News & Advice

The U.S. Has Its First Museum Dedicated to the Olympics and Paralympics

Opening in Colorado amid the pandemic, it's also social distancing–friendly.
U.S. Olympic and Paralympic Museum Exterior
Diller Scofidio + Renfro

Fans may not be able to watch the Olympic and Paralympic Games in Tokyo this summer, but they do have a pretty good alternative: the new United States Olympic and Paralympic Museum (USOPM) in Colorado Springs, Colorado, dedicated to telling the stories of the country’s top athletes, which opened on July 30.

Designed by New York-based firm Diller Scofidio + Renfro, the 60,000-square-foot museum, which took about three years to build, is estimated to have cost about $91 million, according to the AP. Among the highlights visitors can look forward to across its dozen galleries are the museum’s collection of torches, including the curved Sydney 2000 model, in part inspired by the city’s famed Opera House, and the training gallery, which has six interactive activities that allow visitors to see how they stack up to Olympic and Paralympic athletes, like a track for the 30-meter dash.

Though anticipation for the first-of-its-kind complex, has run high in the years since construction began, its opening has taken on new significance, unfolding not only during a pandemic, but in a year when the games, now postponed to 2021, were set to take place. According to museum CEO Christopher Liedel, however, many of the innovations that make the museum one of the most accessible in the world are also proving useful in this new context.

State-of-the-art visitor credentials, for example, which are enhanced with RFID, or radio-frequency identification, to accommodate user preferences and possible impairments, help make for a mostly contactless viewing experience throughout the museum. If you have difficulty seeing, for example, you can register this ahead of your visit, and the RFID chip will respond accordingly, activating different technology to increase text size on digital monitors throughout the 12 galleries. Similarly, if you pre-select certain athletes in your registration, the RFID will trigger this as you enter a new room, calling them up for you to view specifically.

These same tech-enabled badges, which are similar to those used by ski resorts, also allow museum staff to monitor where people are, and to prevent overcrowding from occurring. “We were able to create controls with the RFID so that we’d know who was next to each other, where they were, and how to pattern out social distancing,” says Liedel. Consequently, the museum can also use the technology to “control flow from one gallery to the next,” and gain a better understanding of which displays draw the most foot traffic.

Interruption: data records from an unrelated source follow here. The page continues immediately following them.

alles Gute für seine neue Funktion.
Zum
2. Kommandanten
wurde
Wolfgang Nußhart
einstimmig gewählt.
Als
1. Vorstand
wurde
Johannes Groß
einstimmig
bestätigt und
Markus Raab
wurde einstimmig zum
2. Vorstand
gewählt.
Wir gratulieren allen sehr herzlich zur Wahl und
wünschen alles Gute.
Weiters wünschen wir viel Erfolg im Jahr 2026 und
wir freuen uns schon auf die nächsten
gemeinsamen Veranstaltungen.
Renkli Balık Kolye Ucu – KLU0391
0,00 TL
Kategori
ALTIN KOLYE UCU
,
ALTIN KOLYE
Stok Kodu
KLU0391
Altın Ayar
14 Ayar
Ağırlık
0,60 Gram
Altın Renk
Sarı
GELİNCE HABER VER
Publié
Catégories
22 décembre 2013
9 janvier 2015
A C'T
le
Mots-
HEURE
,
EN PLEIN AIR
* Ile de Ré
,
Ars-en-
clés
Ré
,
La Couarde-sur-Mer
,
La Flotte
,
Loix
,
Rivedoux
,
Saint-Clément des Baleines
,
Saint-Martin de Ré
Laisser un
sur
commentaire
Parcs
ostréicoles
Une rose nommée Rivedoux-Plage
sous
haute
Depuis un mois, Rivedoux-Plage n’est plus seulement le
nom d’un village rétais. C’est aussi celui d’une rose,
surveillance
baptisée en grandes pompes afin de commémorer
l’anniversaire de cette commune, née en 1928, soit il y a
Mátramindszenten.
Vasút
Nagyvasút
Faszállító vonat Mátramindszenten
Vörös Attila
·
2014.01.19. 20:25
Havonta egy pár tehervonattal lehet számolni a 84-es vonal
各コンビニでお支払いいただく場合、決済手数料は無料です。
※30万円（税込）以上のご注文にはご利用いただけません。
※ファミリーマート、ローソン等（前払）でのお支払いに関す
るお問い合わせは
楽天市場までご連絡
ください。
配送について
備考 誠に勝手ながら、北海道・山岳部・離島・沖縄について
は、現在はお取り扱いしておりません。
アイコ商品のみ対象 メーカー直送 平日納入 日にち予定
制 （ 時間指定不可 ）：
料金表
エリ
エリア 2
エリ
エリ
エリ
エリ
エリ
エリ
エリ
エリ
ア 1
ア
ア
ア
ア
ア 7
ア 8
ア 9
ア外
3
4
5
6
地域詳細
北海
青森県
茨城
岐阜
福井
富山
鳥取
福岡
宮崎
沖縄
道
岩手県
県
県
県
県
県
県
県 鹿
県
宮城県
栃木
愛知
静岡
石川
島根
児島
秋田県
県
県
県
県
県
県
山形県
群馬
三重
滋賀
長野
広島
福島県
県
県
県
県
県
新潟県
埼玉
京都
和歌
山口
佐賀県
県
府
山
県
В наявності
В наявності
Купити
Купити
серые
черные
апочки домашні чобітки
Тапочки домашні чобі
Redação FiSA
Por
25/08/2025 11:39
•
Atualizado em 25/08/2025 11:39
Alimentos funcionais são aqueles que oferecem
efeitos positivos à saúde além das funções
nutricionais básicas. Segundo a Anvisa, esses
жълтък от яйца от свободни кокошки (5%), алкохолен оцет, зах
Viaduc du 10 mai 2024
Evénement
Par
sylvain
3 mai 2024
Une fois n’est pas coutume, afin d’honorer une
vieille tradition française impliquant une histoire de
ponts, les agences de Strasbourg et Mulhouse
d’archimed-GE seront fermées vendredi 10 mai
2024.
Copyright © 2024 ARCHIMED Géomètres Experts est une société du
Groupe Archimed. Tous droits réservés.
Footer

Visitors will find several hundred artifacts presented throughout the museum, including a collection of torches from the Games dating back to 1936.

Bill Baum

The museum’s layout, or what Liedel calls its “narrative arc,” can also help moderate foot traffic. There’s a beginning, middle, and end to the user experience, with guests beginning their visit at the top of the museum, on the third floor, before working their way down. Rather than entering through a front door with options scattered throughout, “you flow from gallery to gallery to gallery,” he says. “You’re really put on a path to move through the museum.” Galleries include a "lab" that demonstrates how science and technology, including prosthetic limbs and even performance-enhancing drugs, can factor into an athlete’s performance, and a Parade of Nations room that allows guests to experience the thrill of walking into a stadium in front of thousands of fans for the Games’ Opening Ceremony, beginning in a darkened tunnel and ending in a 360-degree multimedia experience.

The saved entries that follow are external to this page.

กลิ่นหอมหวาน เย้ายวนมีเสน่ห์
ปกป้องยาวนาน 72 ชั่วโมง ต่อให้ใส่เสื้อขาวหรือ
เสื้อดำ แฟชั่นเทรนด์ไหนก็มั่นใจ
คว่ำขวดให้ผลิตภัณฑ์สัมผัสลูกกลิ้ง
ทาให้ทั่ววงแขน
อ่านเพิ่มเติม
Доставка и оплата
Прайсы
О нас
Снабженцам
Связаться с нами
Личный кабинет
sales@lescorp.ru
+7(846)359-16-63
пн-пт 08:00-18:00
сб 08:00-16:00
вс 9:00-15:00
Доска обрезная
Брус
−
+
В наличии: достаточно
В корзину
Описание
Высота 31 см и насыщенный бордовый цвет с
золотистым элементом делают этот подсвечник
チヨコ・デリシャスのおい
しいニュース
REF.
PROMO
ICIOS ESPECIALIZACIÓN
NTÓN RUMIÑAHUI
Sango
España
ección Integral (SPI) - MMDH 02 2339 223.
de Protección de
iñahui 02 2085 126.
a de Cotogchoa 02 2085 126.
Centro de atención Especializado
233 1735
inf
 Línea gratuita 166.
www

Rooms contain floor signage and physical dividers to promote social distancing, Liedel says, and there are teams that sanitize each of the galleries between groups, with Purell dispensers strategically placed throughout the halls. Both guests and staff are currently required to wear face coverings in the museum, and the former are subject to temperature checks upon entry.

Per the museum’s website, visitors are “strongly encouraged” to purchase tickets ($25 per adult, and $15 per child up to the age of 12) online in advance, and pre-select a time slot—though, according to Liedel, the museum is keeping about 20 percent of tickets available for on-site purchase. Up to 35 people are welcomed inside every 15 minutes.

The museum’s rotating gallery, to be updated annually, will debut with artwork by the painter LeRoy Neiman, who served as the Olympics’ official painter for five games. The institution also honors members of Team USA who boycotted the 1980 Moscow Olympics in response to the Soviet Union’s invasion of Afghanistan, many of whom never had another chance to compete, in its Summer Games gallery.

USOPM may take a similar approach to spotlighting those whose dreams have been put on pause as a result of the pandemic. Paralympic snowboarder Brittani Coury, for example, gave up her training regimen to return to nursing, knowing that she might have to treat patients with the virus; she was inspired by the nurse who helped her through her own rehabilitation when she lost her leg. “We want to honor that,” says Liedel.

One of the museum’s most significant features, though, might be its interactive map, which displays the hometowns of all 12,174 Team USA athletes who have competed in the Olympic and Paralympic Games. “We want kids to be able to come into the museum and find that athletes don’t come from some faraway part of the country,” says Liedel. “They come from their home state or their hometown, or maybe even down the street.” It's a gesture that underscores the museum's mission. “We want to be a museum of hopes and dreams,” says Liedel.